Proteomic ruler: Estimate absolute protein quantification accuracy

Author

Cox Lab

Published

June 27, 2024

If you arrived here directly, it is a good idea to read the Proteomic ruler overview first.

1 Description

Once you estimated copy numbers and concentrations, it is often desirable to get a feeling for the accuracy of the estimations. While exact error estimates are conceptually tricky because of the ‘protease bias’ (see Peng, M. et al.1), there are some empirical rules that one can apply.

As a rule of thumb, quantification accuracy will increase with:

  • the number of observed peptides
  • the fraction of the protein sequence that is coverable (i.e. theoretical peptides/sequence length)
  • the fraction of razor + unique peptides (which the quantification in based on) to total peptides. Only if most of the peptides of a protein were actually counted, one can expect accurate quantification.

2 Parameters

2.1 Total number of peptides Select

The Peptides column of the MaxQuant output table.

2.2 Unique + razor peptides

Select the Unique + razor peptides column of the MaxQuant output table.

2.3 Sequence length

Select either the Sequence length column of the MaxQuant output table or the corresponding annotation column generated by Annotate proteins.

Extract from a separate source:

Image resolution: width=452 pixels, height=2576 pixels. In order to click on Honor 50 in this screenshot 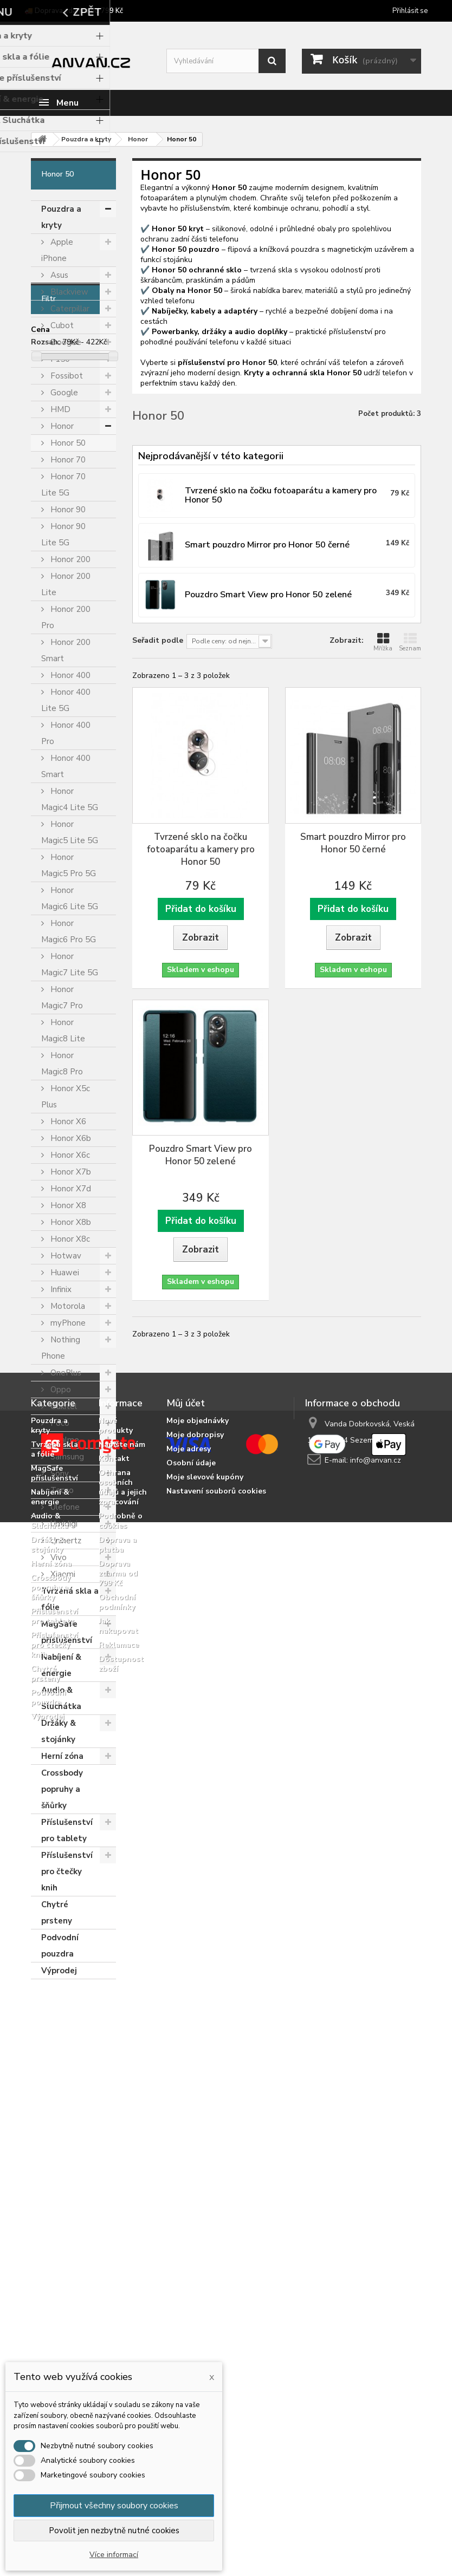 , I will do `click(67, 443)`.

2.4 Number of theoretical peptides

Select the corresponding annotation column generated by Annotate proteins.

2.5 Confidence class thresholds

For the high and medium confidence class, specify the following thresholds. Every protein that does not fulfill the criteria for high or medium accuracy will be classified as low accuracy.

  • Min. peptides: The minimum number of detected peptides.
  • Min. razor fraction: The minimum ratio of razor+unique/total peptides.
  • Min. theoretical peptides per 100 amino acids.

3 Output

Your output table will contain an additional categorical column with the quantification accuracy confidence classes for each protein. In addition to looking at the confidence class of your protein of interest, you can also use Category counting to look at the global distribution of confidence classes.

References

1.
Peng, M. et al. Protease bias in absolute protein quantitation. Nature Methods 9, 524–525 (2012).